# Octaves, Zouks, Citterns, Tenors and Electrics > Four, Five and Eight-String Electrics >  srinivas/sahmax mandolin

## edmando

I'm looking for one of those Srinivas Carnatic 5-string (6 peg!) electric mandolins. Sahmax?
Some folks have mentioned owning one...where did you get it? Anyone selling? Any stores carry them?

thanks

----------


## Lee

I found this on a quick search; haven't read it all or explored the links. I never heard of this before. 
http://www.carnatica.net/sangeet/mandolin2.htm

----------


## delsbrother

I owned one for about 48 hours, though they were the longest 48 hours of my life.* I'm not sure if it was a "real" Shamax, or a copy.. BTW I've seen pictures of Srinivas' mandolin both with and without the "Shamax" emblem affixed to the upper "rhino horn" - who knows if that's really the brand name?

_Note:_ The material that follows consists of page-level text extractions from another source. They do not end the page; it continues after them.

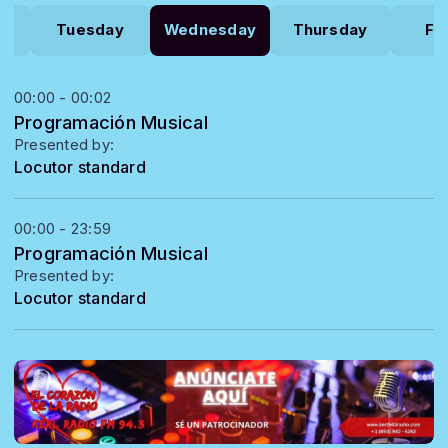
y
Tuesday
Wednesday
Thursday
Fr
00:00 - 00:02
Programación Musical
Presented by:
Locutor standard
00:00 - 23:59
Programación Musical
Presented by:
Locutor standard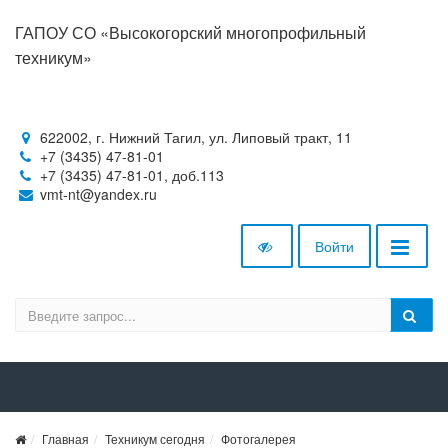
ГАПОУ СО «Высокогорский многопрофильный
техникум»
622002, г. Нижний Тагил, ул. Липовый тракт, 11
+7 (3435) 47-81-01
+7 (3435) 47-81-01, доб.113
vmt-nt@yandex.ru
Войти
Главная
Техникум сегодня
Фотогалерея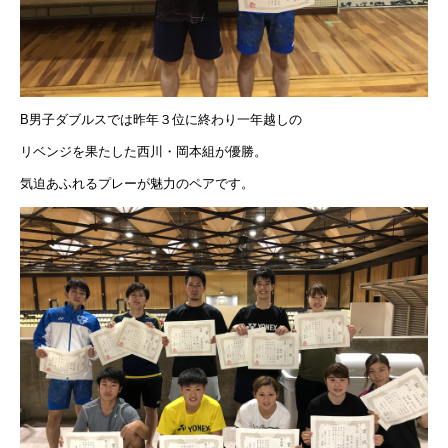
B男子ダブルスでは昨年３位に終わり一年越しの
リベンジを果たした西川・岡本組が優勝。
気迫あふれるプレーが魅力のペアです。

In any case, mine was a mahogany (?) solidbody, set neck, roughly mando-scaled. Horrible bridge (but it came intonated for Srinivas' tuning!). Pretty average to below-average quality, really. Mine had a humbucking pickup in it. I think I have pictures of it somewhere; I've been thinking about just making one that shape myself.

Darrell

*When the package arrived with the Shamax (via UPS) the headstock was snapped off. The seller (off eBay) was very understanding and gave me a full refund, but getting UPS to come back and pick up the damaged merchandise was a nightmare!!

----------


## edmando

Thanks for the info. I'd seen the Carnatica.net article before. Darrell, thanks for the info. I've heard these are really poorly made instruments, but Srinivas still plays one, although I'm sure it's tricked-out. Bet it doesn't have a truss rod though. You mention 'roughly mando scaled'-as in it was longer? Would explain how his low C stays in tune.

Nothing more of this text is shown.